Exercise instructions: Reproduce every record exactly as it appears, but not the pictures.

Data provided:
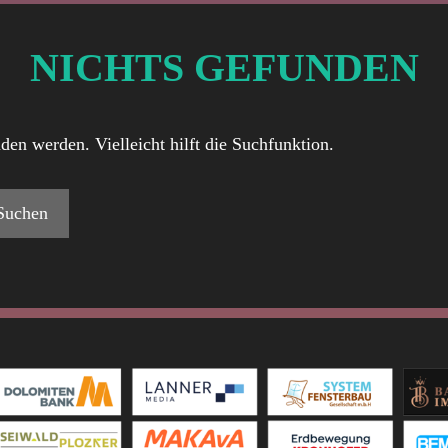
NICHTS GEFUNDEN
den werden. Vielleicht hilft die Suchfunktion.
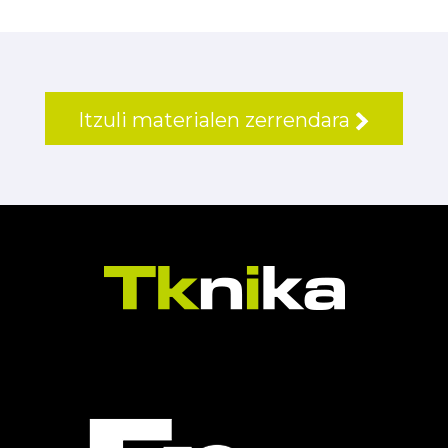
Itzuli materialen zerrendara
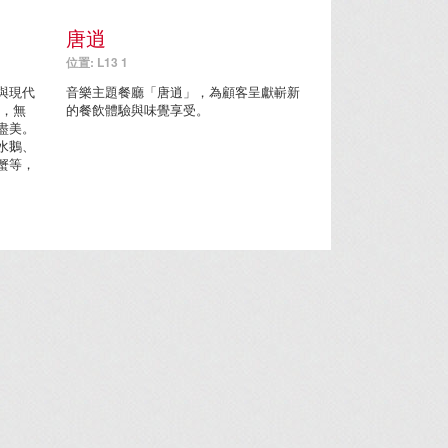
唐逍
位置: L13 1
與現代
音樂主題餐廳「唐逍」，為顧客呈獻嶄新
房，無
的餐飲體驗與味覺享受。
盡美。
水鵝、
蟹等，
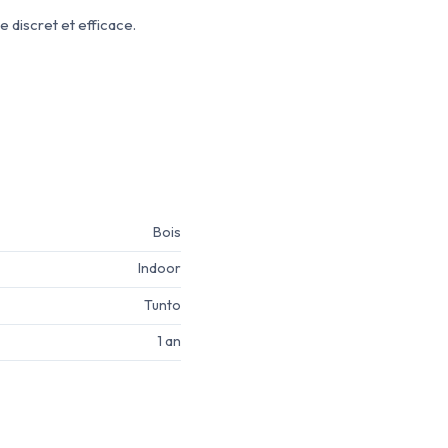
 discret et efficace.
Bois
Indoor
Tunto
1 an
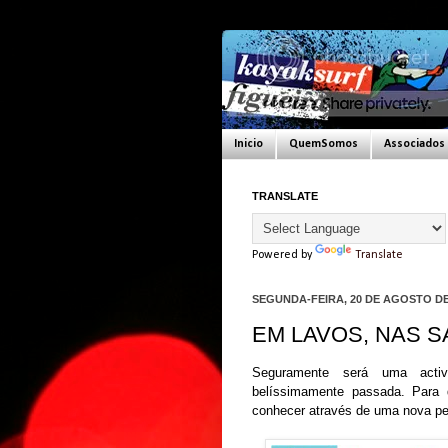
Inicio
QuemSomos
Associados
TRANSLATE
Powered by
Translate
SEGUNDA-FEIRA, 20 DE AGOSTO DE
EM LAVOS, NAS S
Seguramente será uma acti
belíssimamente passada. Para 
conhecer através de uma nova pe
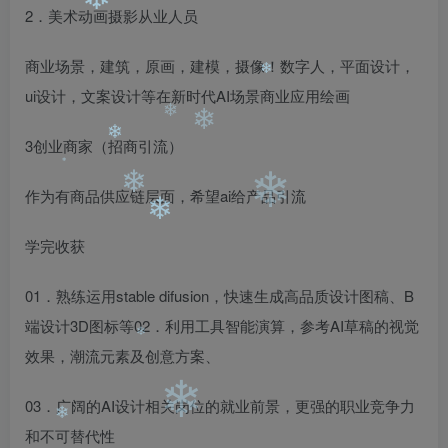
2．美术动画摄影从业人员
❄
❄
❄
商业场景，建筑，原画，建模，摄像！数字人，平面设计，
ui设计，文案设计等在新时代AI场景商业应用绘画
❄
3创业商家（招商引流）
❄
❄
❄
作为有商品供应链层面，希望ai给产品引流
❄
❄
❄
学完收获
❄
01．熟练运用stable difusion，快速生成高品质设计图稿、B
端设计3D图标等02．利用工具智能演算，参考AI草稿的视觉
效果，潮流元素及创意方案、
❄
03．广阔的AI设计相关岗位的就业前景，更强的职业竞争力
和不可替代性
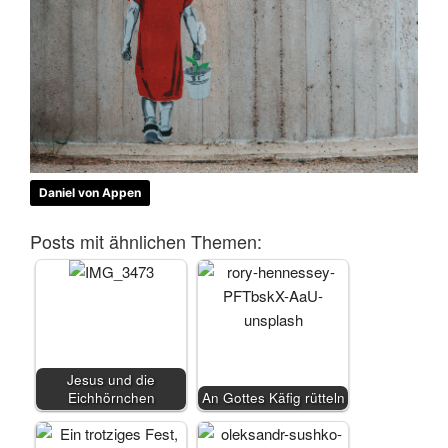
Daniel von Appen
Posts mit ähnlichen Themen:
Jesus und die
Eichhörnchen
An Gottes Käfig rütteln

Output for this exercise:
NICHTS GEFUNDEN
den werden. Vielleicht hilft die Suchfunktion.
Itzuli materialen zerrendara
唐逍
位置: L13 1
與現代
音樂主題餐廳「唐逍」，為顧客呈獻嶄新
房，無
的餐飲體驗與味覺享受。
盡美。
水鵝、
蟹等，
 discret et efficace.
Bois
Indoor
Tunto
1 an
Inicio
QuemSomos
Associados
TRANSLATE
Powered by
Translate
SEGUNDA-FEIRA, 20 DE AGOSTO DE
EM LAVOS, NAS S
Seguramente será uma acti
belíssimamente passada. Para 
conhecer através de uma nova pe
2．美术动画摄影从业人员
❄
❄
❄
商业场景，建筑，原画，建模，摄像！数字人，平面设计，
ui设计，文案设计等在新时代AI场景商业应用绘画
❄
3创业商家（招商引流）
❄
❄
❄
作为有商品供应链层面，希望ai给产品引流
❄
❄
❄
学完收获
❄
01．熟练运用stable difusion，快速生成高品质设计图稿、B
端设计3D图标等02．利用工具智能演算，参考AI草稿的视觉
效果，潮流元素及创意方案、
❄
03．广阔的AI设计相关岗位的就业前景，更强的职业竞争力
和不可替代性
Daniel von Appen
Posts mit ähnlichen Themen:
Jesus und die
Eichhörnchen
An Gottes Käfig rütteln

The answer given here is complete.